Dr Thanit Sermkaew told The Phuket News on Thursday (May 9), “The situation is under control and nothing to worry about as the morbidity rate is not as high as it was last year and is decreasing.”
The Department of Disease Control, Ministry of Public Health reports that Phuket is currently ranked fourth out of the seven upper provinces of Southern Thailand.
A report in June 2018 had Phuket ranked first nationally (See story here) with an average of approximately 71 cases per month between January and June 2018.
This year, Phuket has recorded an average of 36 cases per month between January and May.

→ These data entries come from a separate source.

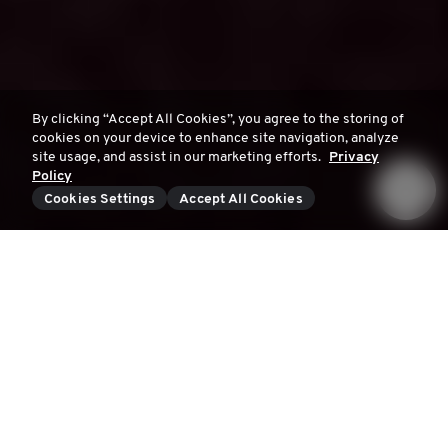
By clicking “Accept All Cookies”, you agree to the storing of
cookies on your device to enhance site navigation, analyze
site usage, and assist in our marketing efforts.
Privacy
Policy
Cookies Settings
Accept All Cookies
What are our young men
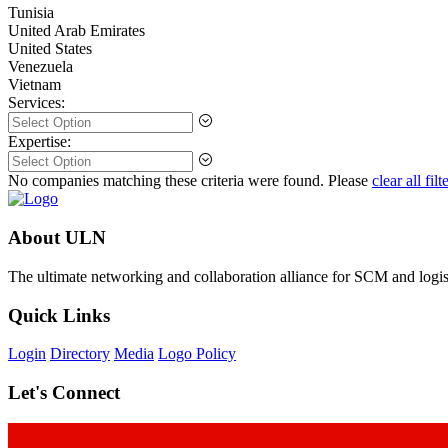
Tunisia
United Arab Emirates
United States
Venezuela
Vietnam
Services:
Expertise:
No companies matching these criteria were found. Please
clear all filt
About ULN
The ultimate networking and collaboration alliance for SCM and logist
Quick Links
Login
Directory
Media
Logo Policy
Let's Connect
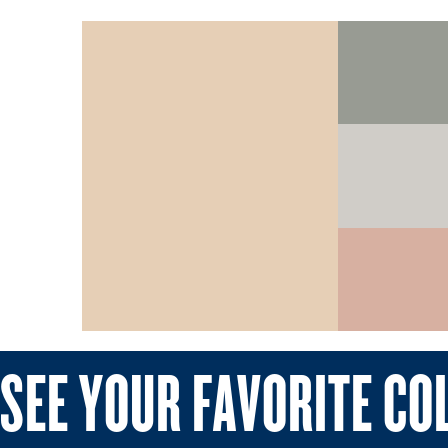
SEE YOUR FAVORITE CO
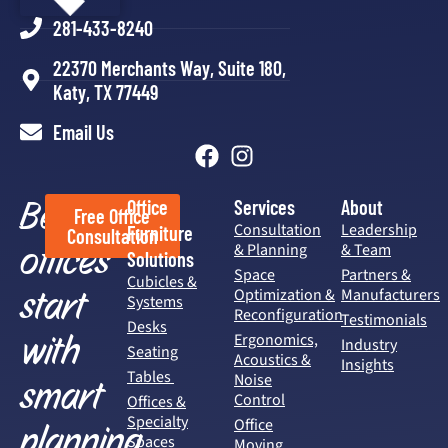
281-433-8240
22370 Merchants Way, Suite 180,
Katy, TX 77449
Email Us
Better
Office
Services
About
Free Office
Consultation
Leadership
Furniture
Consultation
offices
& Planning
& Team
Solutions
Space
Partners &
Cubicles &
start
Optimization &
Manufacturers
Systems
Reconfiguration
Testimonials
Desks
with
Ergonomics,
Industry
Seating
Acoustics &
Insights
Tables
Noise
smart
Control
Offices &
Specialty
Office
planning.
Spaces
Moving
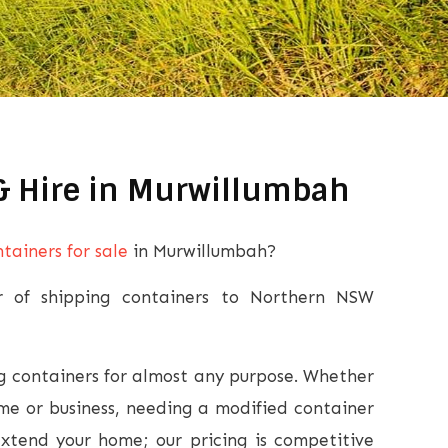
 & Hire in Murwillumbah
tainers for sale
in Murwillumbah?
er of shipping containers to Northern NSW
 containers for almost any purpose. Whether
ome or business, needing a modified container
extend your home; our pricing is competitive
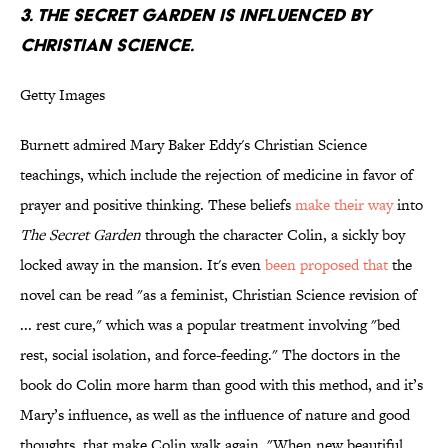
3.
THE SECRET GARDEN
IS INFLUENCED BY
CHRISTIAN SCIENCE.
Getty Images
Burnett admired Mary Baker Eddy's Christian Science
teachings, which include the rejection of medicine in favor of
prayer and positive thinking. These beliefs
make their way
into
The Secret Garden
through the character Colin, a sickly boy
locked away in the mansion. It's even
been proposed that
the
novel can be read "as a feminist, Christian Science revision of
... rest cure," which was a popular treatment involving "bed
rest, social isolation, and force-feeding." The doctors in the
book do Colin more harm than good with this method, and it’s
Mary’s influence, as well as the influence of nature and good
thoughts, that make Colin walk again. "When new beautiful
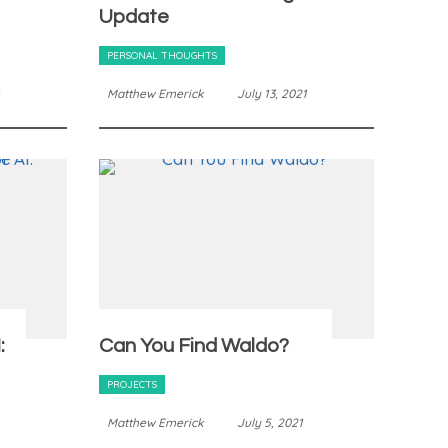
Update
PERSONAL THOUGHTS
Matthew Emerick
July 13, 2021
:
Can You Find Waldo?
PROJECTS
Matthew Emerick
July 5, 2021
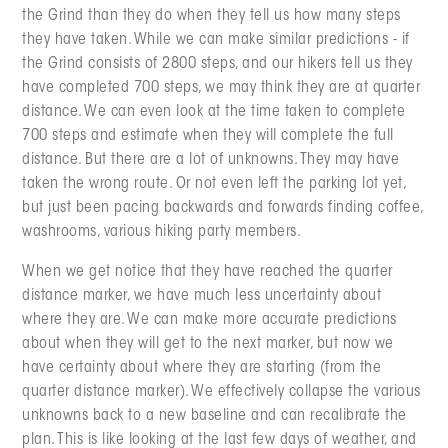
the Grind than they do when they tell us how many steps
they have taken. While we can make similar predictions - if
the Grind consists of 2800 steps, and our hikers tell us they
have completed 700 steps, we may think they are at quarter
distance. We can even look at the time taken to complete
700 steps and estimate when they will complete the full
distance. But there are a lot of unknowns. They may have
taken the wrong route. Or not even left the parking lot yet,
but just been pacing backwards and forwards finding coffee,
washrooms, various hiking party members.
When we get notice that they have reached the quarter
distance marker, we have much less uncertainty about
where they are. We can make more accurate predictions
about when they will get to the next marker, but now we
have certainty about where they are starting (from the
quarter distance marker). We effectively collapse the various
unknowns back to a new baseline and can recalibrate the
plan. This is like looking at the last few days of weather, and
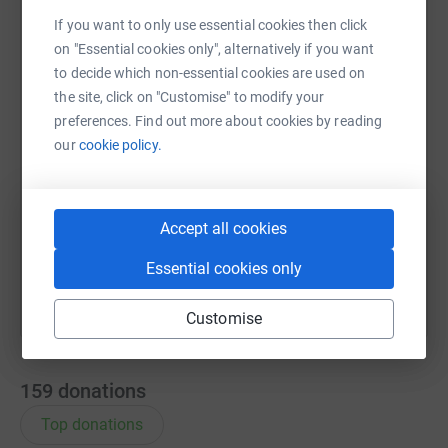
If you want to only use essential cookies then click
WhatsApp
Facebook
Print
Messenger
LinkedIn
on "Essential cookies only", alternatively if you want
to decide which non-essential cookies are used on
the site, click on "Customise" to modify your
SMS
X
Email
TikTok
QR code
preferences. Find out more about cookies by reading
our
cookie policy.
https://www.justgiving.com/page/kamran-rama
Copy link
Accept all cookies
You can also help by sharing this link on:
Essential cookies only
Customise
159
donations
Top donations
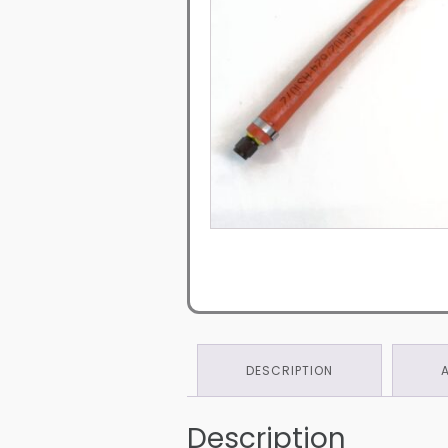
DESCRIPTION
Description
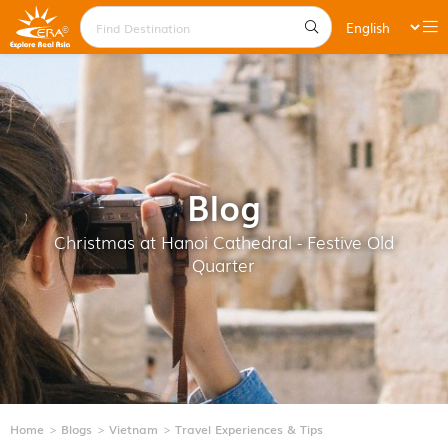
Blog
Christmas at Hanoi Cathedral - Festive Old
Quarter
Home
Blogs
Vietnam
Travel Experiences & Tips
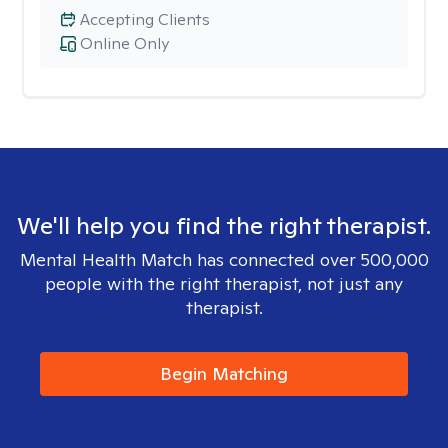
Accepting Clients
Online Only
We'll help you find the right therapist.
Mental Health Match has connected over 500,000
people with the right therapist, not just any
therapist.
Begin Matching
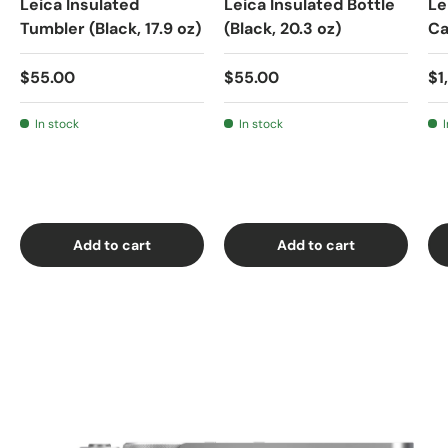
Leica Insulated
Leica Insulated Bottle
Le
Tumbler (Black, 17.9 oz)
(Black, 20.3 oz)
C
$55.00
$55.00
$1
In stock
In stock
Add to cart
Add to cart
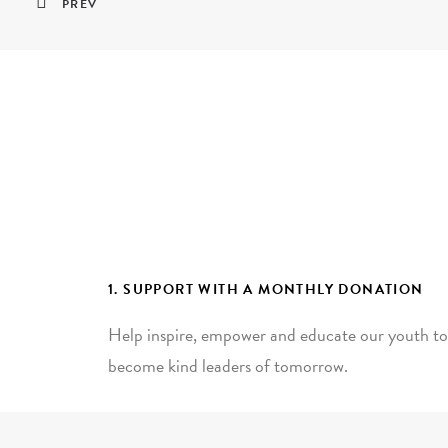
PREV
1. SUPPORT WITH A MONTHLY DONATION
Help inspire, empower and educate our youth to
become kind leaders of tomorrow.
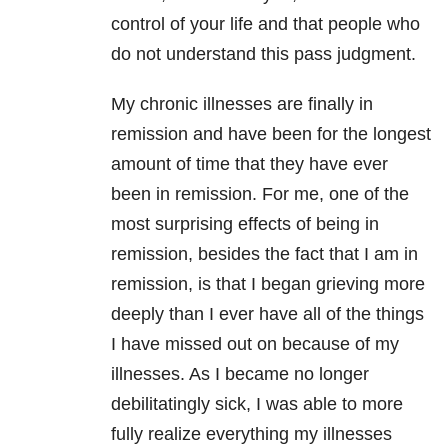
control of your life and that people who
do not understand this pass judgment.
My chronic illnesses are finally in
remission and have been for the longest
amount of time that they have ever
been in remission. For me, one of the
most surprising effects of being in
remission, besides the fact that I am in
remission, is that I began grieving more
deeply than I ever have all of the things
I have missed out on because of my
illnesses. As I became no longer
debilitatingly sick, I was able to more
fully realize everything my illnesses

The seven provinces in order of morbidity rates in descending order are: Nakhon Si Thammarat, Krabi, Phang Nga, Phuket, Surat Thani, Ranong and Chumphon.
The PPHO reported that from Jan 1, 2019 to May 2, 2019 Phuket recorded 144 cases of dengue fever and no deaths – a morbidity rate of 35.76 per 100,000 based on the official registered population of 402,707.
The national morbidity rate currently stands at 27.41 per 100,000 meaning Phuket has over 30% more cases than the national average.
However, it is openly accepted that after accounting for the number of Thais living on the island but not registered here, plus the expats living in Phuket and the number of tourists on the island on any given day, the island’s population is very likely to be more than double the official figure. Hence Phuket’s morbidity figures are higher than the actual numbers.
Breaking down the report, Kathu District recorded the highest morbidity rate with 38 cases or 66.78 per 100,000 when the report was compiled. Thalang District had 37 cases (36.23 per 100,000), and Mueang District (Phuket Town and the southern end of the island) had 68 cases (28.31 per 100,000).
In terms of subdistricts (tambon), Karon had 10 cases (125.55 per 100,000 people), Patong had 21 cases (99.88 per 100,000), Kamala had six cases (87.72 per 100,000), Koh Kaew had nine cases (61.98 per 100,000), and Pa Klok had 10 cases (61.15 per 100,000).
Southern Thailand recorded the highest morbidity rates in the country at 35.56 cases per 100,000 people. Northern Thailand was lowest at 16.10 per 100,000.
Between Jan 1, 2019 and Apr 30, 2019 there were 18,105 cases of dengue with 24 deaths recorded.
Dr Thanit explained that although the situation in Phuket is improving, the PPHO continues with its intensive measures to control and prevent the virus.
“The measures we implemented last year will continue as we work to reduce the number of mosquitoes and mosquito bites occurring by fogging and eliminating key breeding areas,” he said.